═════ Given records ═════

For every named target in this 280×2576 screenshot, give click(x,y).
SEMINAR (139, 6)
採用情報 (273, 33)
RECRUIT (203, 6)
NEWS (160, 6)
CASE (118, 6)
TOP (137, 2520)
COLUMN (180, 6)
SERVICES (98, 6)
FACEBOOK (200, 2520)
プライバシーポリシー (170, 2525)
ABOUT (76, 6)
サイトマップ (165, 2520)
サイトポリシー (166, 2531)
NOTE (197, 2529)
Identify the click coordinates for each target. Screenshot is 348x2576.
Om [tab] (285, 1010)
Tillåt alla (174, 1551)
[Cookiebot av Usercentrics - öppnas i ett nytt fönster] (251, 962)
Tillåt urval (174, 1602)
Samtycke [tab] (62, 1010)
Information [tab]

═════
═════ Given records ═════

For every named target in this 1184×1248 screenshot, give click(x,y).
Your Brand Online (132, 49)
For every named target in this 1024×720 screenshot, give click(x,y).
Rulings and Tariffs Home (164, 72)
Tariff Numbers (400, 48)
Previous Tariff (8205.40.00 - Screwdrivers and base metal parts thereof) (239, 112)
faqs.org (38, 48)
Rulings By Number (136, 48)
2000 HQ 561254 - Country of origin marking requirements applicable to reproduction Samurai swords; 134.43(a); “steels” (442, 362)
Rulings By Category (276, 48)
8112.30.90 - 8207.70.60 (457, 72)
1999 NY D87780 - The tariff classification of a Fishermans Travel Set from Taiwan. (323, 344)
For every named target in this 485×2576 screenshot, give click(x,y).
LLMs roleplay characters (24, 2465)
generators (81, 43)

═════
═════ Given records ═════

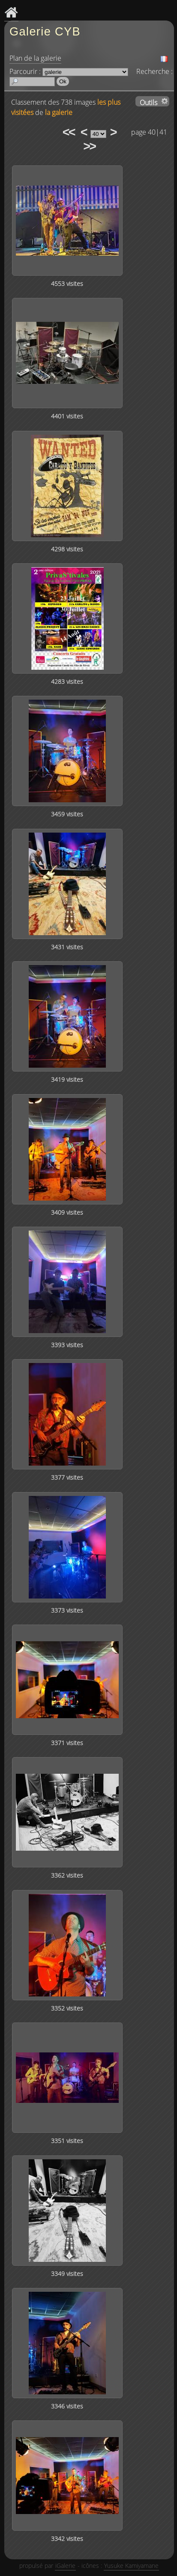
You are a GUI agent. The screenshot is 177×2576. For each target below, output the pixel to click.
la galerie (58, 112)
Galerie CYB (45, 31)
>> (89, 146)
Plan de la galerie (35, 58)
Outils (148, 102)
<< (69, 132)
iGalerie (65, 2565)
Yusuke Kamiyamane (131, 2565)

═════

== Problem ==
Would you please copy exactly the part of the entries above that begins at the line containing "Your Brand Online (132, 49)" and ends at the line containing "generators (81, 43)", both lines included?

== Solution for this task ==
Your Brand Online (132, 49)
For every named target in this 1024×720 screenshot, give click(x,y).
Rulings and Tariffs Home (164, 72)
Tariff Numbers (400, 48)
Previous Tariff (8205.40.00 - Screwdrivers and base metal parts thereof) (239, 112)
faqs.org (38, 48)
Rulings By Number (136, 48)
2000 HQ 561254 - Country of origin marking requirements applicable to reproduction Samurai swords; 134.43(a); “steels” (442, 362)
Rulings By Category (276, 48)
8112.30.90 - 8207.70.60 (457, 72)
1999 NY D87780 - The tariff classification of a Fishermans Travel Set from Taiwan. (323, 344)
For every named target in this 485×2576 screenshot, give click(x,y).
LLMs roleplay characters (24, 2465)
generators (81, 43)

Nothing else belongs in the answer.